Hey readers, quick question.  I am familiar with logic (the discipline, of course), but I was wondering if there was an “official” informal fallacy that deals specifically with the tone with which an argument is verbally stated.  Just curious.

7 responses to “Question for Logicians

  1. The cite “Logical Fallacies” has a taxonomy and lists the category of “relevance” including arguments that “are usually psychologically powerful, however, even if they don’t have any evidential value.” I think this would include various types of “tone” such as sarcasm, ridicule, superciliousness, etc. Richard Dawkins is pretty good at the use of tone, but I don’t think he measures up to Christopher Hitchens.

    The Nizcor project lists appeals to “emotion, fear, flattery, ridicule, spite, poisoning the well,” and many others that would probably come under the heading “tone.”

    But can a fallacy really be logical?

    My local logician says, if you don’t like Johnny Cash you can’t be a real philosopher.

  2. Partly related–have your heard about the Psalms 109-Obama Bumper Stickers? I think it is seriously evil to pray for the assassination of a president. Valerie Tarico has asked why Rick Warren has not spoken out against it. I think we all need to speak out against it.

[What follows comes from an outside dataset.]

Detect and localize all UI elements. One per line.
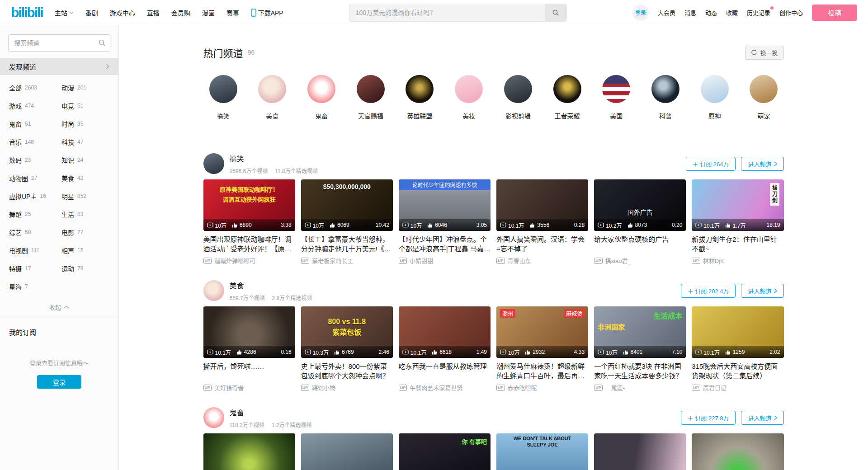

  3. How about sarcasm or faciciousness?

  4. More seriously, if one is being sarcastic, I could see that being categorized as an ad hominem. But obviously, sarcasm does’t necessarily lead to this end. It’s all in the context.

    • A,

      Yes, context is key, but more than that, I am thinking more specifically about the speakers intent in the sarcasm. I understand context is crucial here as well, but depending on the intent in the (sub)vocalization, the context could still be interpreted either way.

  5. Whoops, I cited a site above, but misspelled the word “site”.

    So, how can you trust someone to think logically, who doesn’t even know how to spell?